It is true Stalin had the Red Army in offensive positions rather than defensive, but I don't know of anything that would indicate they were about to attack. In fact trainloads of raw materials were still rolling to the Germans from Russia when the invasion started. In any case, the Red Army was in no condition to invade anybody, as evidenced by their failure in Finland. The Soviet strategy had been to let German and Western allies exhaust each other, but the rapid fall of France was a shock. Stalin clearly didn't believe he was going to be attacked, and suspected Churchill was trying to trick him into going to war with Germany. Churchill writes in his memoirs that he sent Stalin a simple one paragraph telegram a few days before the invasion telling him that the German panzers had been moved to the border. He hoped the brevity of the message would get Stalin's attention. What he didn't know was his ambassador had seen Stalin the day before and spent some time attempting to get him to ally with Britain, which defeated the purpose.
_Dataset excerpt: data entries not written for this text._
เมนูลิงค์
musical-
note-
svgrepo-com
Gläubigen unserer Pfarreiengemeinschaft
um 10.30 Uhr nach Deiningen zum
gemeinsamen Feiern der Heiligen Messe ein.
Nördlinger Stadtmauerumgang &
As it turns out, Stalin already knew the Germans had moved into the neutral zone, because they had told him. Their excuse was they needed to move their forces beyond the range of British bombers. Stalin's main concern seemed to be an accidental war with Germany. He ordered his troops not to respond to any “provocations”, but nobody knew exactly what a “provocation” was supposed to be, so in may cases they didn't resist the initial German attacks until it was too late. Stalin himself was shocked and went into a deep depression for weeks following the invasion. I remember Churchill's line about Stalin's actions in his memoirs, “The wicked are not always clever, and dictators are not always right”.
All true, but keep two other things in mind which make the determination a tad more subtle: the Russians had already begun the "invasion" of Germany's sphere of influence
before operation Barbarossa began, with threatening moves both in the Baltic's and against Rumania. Some of that action was permitted by the Nazi-Soviet pact, but it was clear that Germany believed it went further than the protocols allowed.
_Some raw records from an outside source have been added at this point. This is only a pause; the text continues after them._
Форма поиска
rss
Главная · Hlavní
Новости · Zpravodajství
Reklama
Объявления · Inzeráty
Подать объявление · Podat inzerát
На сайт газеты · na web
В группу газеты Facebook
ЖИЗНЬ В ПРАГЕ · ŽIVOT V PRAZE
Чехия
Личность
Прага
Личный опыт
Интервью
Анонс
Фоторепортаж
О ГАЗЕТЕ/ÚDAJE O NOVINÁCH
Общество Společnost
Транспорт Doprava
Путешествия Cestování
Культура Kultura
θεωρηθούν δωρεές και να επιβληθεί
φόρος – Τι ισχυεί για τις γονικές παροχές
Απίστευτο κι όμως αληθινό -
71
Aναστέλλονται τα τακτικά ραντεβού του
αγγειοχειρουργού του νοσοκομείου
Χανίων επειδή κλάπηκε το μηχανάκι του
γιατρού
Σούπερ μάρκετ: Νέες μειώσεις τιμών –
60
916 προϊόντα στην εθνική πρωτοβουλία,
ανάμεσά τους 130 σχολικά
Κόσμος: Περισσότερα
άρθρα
[And, it seems on the basis of what we now know Ribbentrop-Molotov contained, the German reading of the treaty was right.]
Stalin also had intelligence of the Nazis' intentions from his border spy networks and from Richard Sorge's network within Germany itself.
It's true Stalin decided to ignore those warnings -- or at least, it's true we're told he chose to do so. But clearly, portraying the faithful, betrayed victim was altogether in Soviet interests, and they were far more clever in manipulating western opinion than the Nazi's were, or than we realized at the time.